Monday, 20 August 2012

QSAR: Nailed to its perch?

I must confess that I’ve never been a big fan of QSAR. When I started in Pharma 24 years ago, QSAR was seen as as something that would solve all our problems and, over the years, a number of other panaceas would follow in its wake. I find it useful to classify molecular design as either hypothesis-driven or prediction-driven and will discuss this a bit more in a future post.
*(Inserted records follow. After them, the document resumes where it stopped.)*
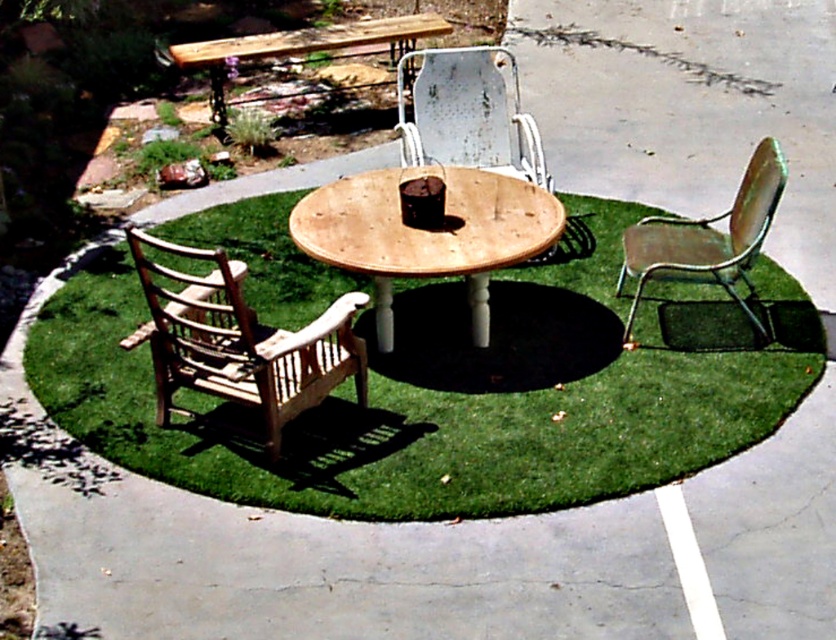 Can you confirm if natural wood table at center is wider than rusty metal chair at center?

Yes.

Is natural wood table at center shorter than rusty metal chair at center?

In fact, natural wood table at center may be taller than rusty metal chair at center.

Is point (444, 232) less distant than point (410, 92)?

That is True.

Locate an element on the screen. This screenshot has width=836, height=640. natural wood table at center is located at coordinates (427, 232).

Is light brown wooden chair at lower left shorter than rusty metal chair at center?

Incorrect, light brown wooden chair at lower left's height does not fall short of rusty metal chair at center's.

Which is below, light brown wooden chair at lower left or rusty metal chair at center?

light brown wooden chair at lower left is below.

Which is in front, point (286, 406) or point (511, 118)?

Positioned in front is point (286, 406).

What are the coordinates of `light brown wooden chair at lower left` in the screenshot? It's located at (238, 342).

Does point (506, 445) come in front of point (431, 70)?

Yes, point (506, 445) is closer to viewer.

Who is more distant from viewer, (381, 372) or (449, 97)?

The point (449, 97) is more distant.

The height and width of the screenshot is (640, 836). Find the location of `green artificial grass at center`. green artificial grass at center is located at coordinates (459, 390). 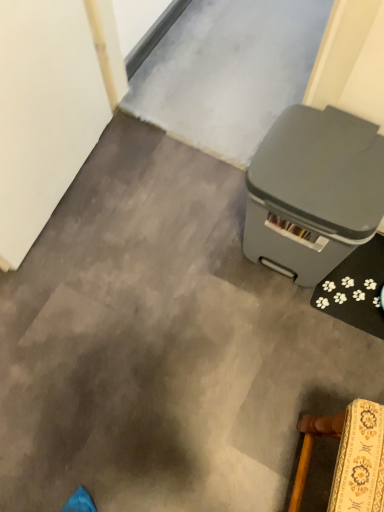 Where is `free space that is to the left of gray plastic waste bin at right`? The image size is (384, 512). free space that is to the left of gray plastic waste bin at right is located at coordinates (201, 247). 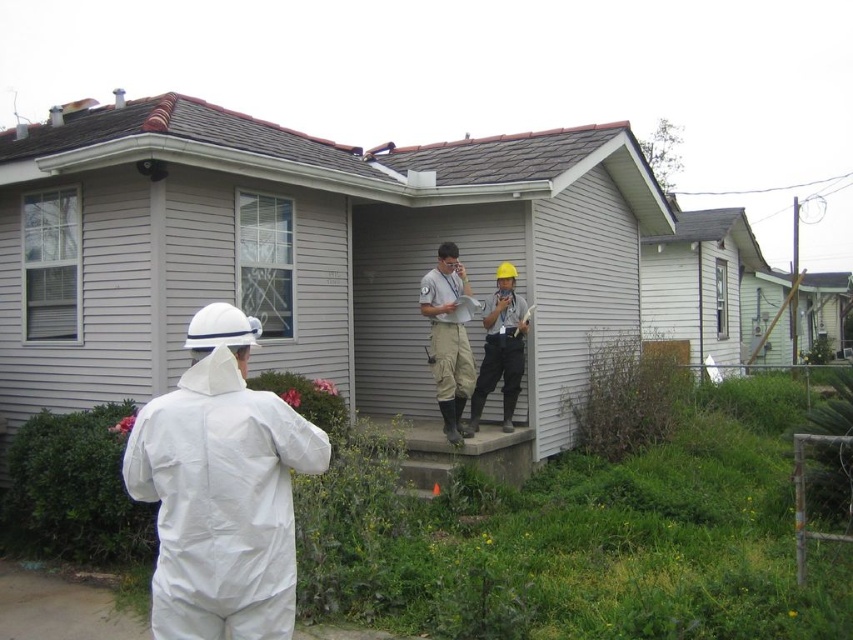 Question: Can you confirm if white matte suit at left is positioned to the left of matte gray uniform at center?

Choices:
 (A) yes
 (B) no

Answer: (A)

Question: Does white matte suit at left have a larger size compared to matte gray uniform at center?

Choices:
 (A) yes
 (B) no

Answer: (B)

Question: Considering the real-world distances, which object is closest to the matte gray uniform at center?

Choices:
 (A) hard hat at center
 (B) white matte suit at left

Answer: (A)

Question: Which of the following is the farthest from the observer?

Choices:
 (A) matte gray uniform at center
 (B) white matte suit at left
 (C) hard hat at center

Answer: (C)

Question: Is white matte suit at left bigger than hard hat at center?

Choices:
 (A) no
 (B) yes

Answer: (A)

Question: Which point is closer to the camera taking this photo?

Choices:
 (A) (459, 387)
 (B) (288, 528)

Answer: (B)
QSAR fits into the prediction-driven category and, to get you thinking a bit about the subject, I'll share a couple of slides from my RACI talk last December.
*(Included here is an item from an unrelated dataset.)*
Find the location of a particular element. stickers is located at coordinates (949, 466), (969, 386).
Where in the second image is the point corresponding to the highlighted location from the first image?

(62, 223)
So EuroQSAR is due to happen again and this time there'll be a session to commemorate QSAR's founding father Corwin Hansch, who died last year.  So will 'Grand Challenges for QSAR' deliver?  Were I going to be there, I'd be checking out Maggiora's talk (Activity Cliffs, Information Theory, and QSAR) since people in the field really need to start thinking more about QSAR in terms of relationships between structures.  Although it's not part of the Hansch session, I'd also be checking out 'The Power of Matched Pairs in Drug Design' by my good friend (and former colleague) Jonas Boström since Matched Molecular Pairs represent one way to recognise and articulate relationships between structures.  And of course I wouldn't miss the Hansch Awardee's talk, the title of which reminded me of an Austrian who struggled, although you won't find that one stocked in the local book shops...

I would like to have seen something on training set design and validation in the 'Grand Challenges' session.  Generally building and validating multivariate models work best when the compounds are distributed evenly in the relevant descriptor space.  Clustering in descriptor space can result in validation giving an optimistic view of model quality and that's one way to end up over-fitting yout data.  Maybe this was one Grand Challenge that the Organising Committee just didn't have the stomach for...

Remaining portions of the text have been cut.